Problem to solve
These records are to be written out exactly as they read, minus the pictures.
= = = =
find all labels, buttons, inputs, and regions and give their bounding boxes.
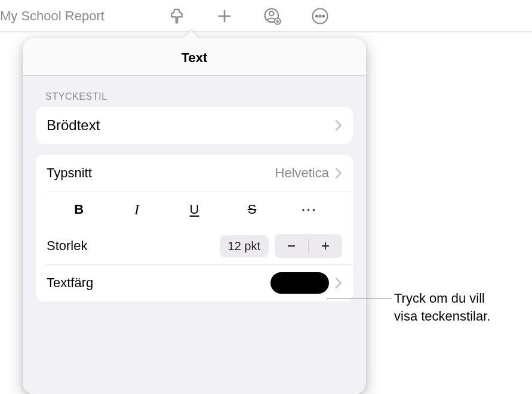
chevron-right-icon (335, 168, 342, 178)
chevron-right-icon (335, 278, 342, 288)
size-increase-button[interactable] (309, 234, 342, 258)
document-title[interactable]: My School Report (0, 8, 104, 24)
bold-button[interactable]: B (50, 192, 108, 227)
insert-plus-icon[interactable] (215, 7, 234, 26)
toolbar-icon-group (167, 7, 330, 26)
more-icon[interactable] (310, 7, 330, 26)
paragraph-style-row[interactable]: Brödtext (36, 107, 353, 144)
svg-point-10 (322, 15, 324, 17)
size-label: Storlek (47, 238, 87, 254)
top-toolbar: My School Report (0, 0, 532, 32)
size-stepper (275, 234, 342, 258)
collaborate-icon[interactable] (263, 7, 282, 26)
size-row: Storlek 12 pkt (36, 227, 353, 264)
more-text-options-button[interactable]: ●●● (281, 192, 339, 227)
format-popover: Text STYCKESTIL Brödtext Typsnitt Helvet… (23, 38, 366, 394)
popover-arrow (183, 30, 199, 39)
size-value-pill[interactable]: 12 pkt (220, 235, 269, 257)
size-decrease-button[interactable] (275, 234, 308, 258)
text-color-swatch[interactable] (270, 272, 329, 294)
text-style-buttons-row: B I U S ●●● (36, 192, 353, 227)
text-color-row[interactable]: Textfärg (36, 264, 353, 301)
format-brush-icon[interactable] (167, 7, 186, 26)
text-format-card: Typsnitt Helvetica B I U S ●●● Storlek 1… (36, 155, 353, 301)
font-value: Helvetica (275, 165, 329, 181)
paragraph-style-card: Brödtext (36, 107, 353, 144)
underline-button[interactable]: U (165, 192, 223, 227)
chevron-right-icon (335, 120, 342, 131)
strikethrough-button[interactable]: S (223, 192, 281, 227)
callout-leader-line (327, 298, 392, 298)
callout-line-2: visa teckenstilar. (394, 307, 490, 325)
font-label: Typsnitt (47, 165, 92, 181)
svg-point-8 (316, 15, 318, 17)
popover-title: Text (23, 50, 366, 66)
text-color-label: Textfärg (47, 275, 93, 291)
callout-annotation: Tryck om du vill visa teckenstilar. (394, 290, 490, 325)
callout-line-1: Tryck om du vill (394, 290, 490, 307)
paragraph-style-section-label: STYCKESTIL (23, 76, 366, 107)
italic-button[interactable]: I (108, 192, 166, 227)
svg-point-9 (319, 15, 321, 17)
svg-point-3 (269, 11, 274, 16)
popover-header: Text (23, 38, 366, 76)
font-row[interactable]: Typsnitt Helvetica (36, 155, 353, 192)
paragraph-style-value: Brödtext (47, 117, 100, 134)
= = = =
Exercise result
find all labels, buttons, inputs, and regions and give their bounding boxes.
chevron-right-icon (335, 168, 342, 178)
chevron-right-icon (335, 278, 342, 288)
size-increase-button[interactable] (309, 234, 342, 258)
document-title[interactable]: My School Report (0, 8, 104, 24)
bold-button[interactable]: B (50, 192, 108, 227)
insert-plus-icon[interactable] (215, 7, 234, 26)
toolbar-icon-group (167, 7, 330, 26)
more-icon[interactable] (310, 7, 330, 26)
paragraph-style-row[interactable]: Brödtext (36, 107, 353, 144)
svg-point-10 (322, 15, 324, 17)
size-label: Storlek (47, 238, 87, 254)
top-toolbar: My School Report (0, 0, 532, 32)
size-stepper (275, 234, 342, 258)
collaborate-icon[interactable] (263, 7, 282, 26)
size-row: Storlek 12 pkt (36, 227, 353, 264)
more-text-options-button[interactable]: ●●● (281, 192, 339, 227)
format-popover: Text STYCKESTIL Brödtext Typsnitt Helvet… (23, 38, 366, 394)
popover-arrow (183, 30, 199, 39)
size-value-pill[interactable]: 12 pkt (220, 235, 269, 257)
size-decrease-button[interactable] (275, 234, 308, 258)
text-color-swatch[interactable] (270, 272, 329, 294)
text-style-buttons-row: B I U S ●●● (36, 192, 353, 227)
text-color-row[interactable]: Textfärg (36, 264, 353, 301)
format-brush-icon[interactable] (167, 7, 186, 26)
text-format-card: Typsnitt Helvetica B I U S ●●● Storlek 1… (36, 155, 353, 301)
font-value: Helvetica (275, 165, 329, 181)
paragraph-style-card: Brödtext (36, 107, 353, 144)
underline-button[interactable]: U (165, 192, 223, 227)
chevron-right-icon (335, 120, 342, 131)
strikethrough-button[interactable]: S (223, 192, 281, 227)
callout-leader-line (327, 298, 392, 298)
callout-line-2: visa teckenstilar. (394, 307, 490, 325)
font-label: Typsnitt (47, 165, 92, 181)
svg-point-8 (316, 15, 318, 17)
popover-title: Text (23, 50, 366, 66)
text-color-label: Textfärg (47, 275, 93, 291)
callout-annotation: Tryck om du vill visa teckenstilar. (394, 290, 490, 325)
callout-line-1: Tryck om du vill (394, 290, 490, 307)
paragraph-style-section-label: STYCKESTIL (23, 76, 366, 107)
italic-button[interactable]: I (108, 192, 166, 227)
svg-point-9 (319, 15, 321, 17)
svg-point-3 (269, 11, 274, 16)
popover-header: Text (23, 38, 366, 76)
font-row[interactable]: Typsnitt Helvetica (36, 155, 353, 192)
paragraph-style-value: Brödtext (47, 117, 100, 134)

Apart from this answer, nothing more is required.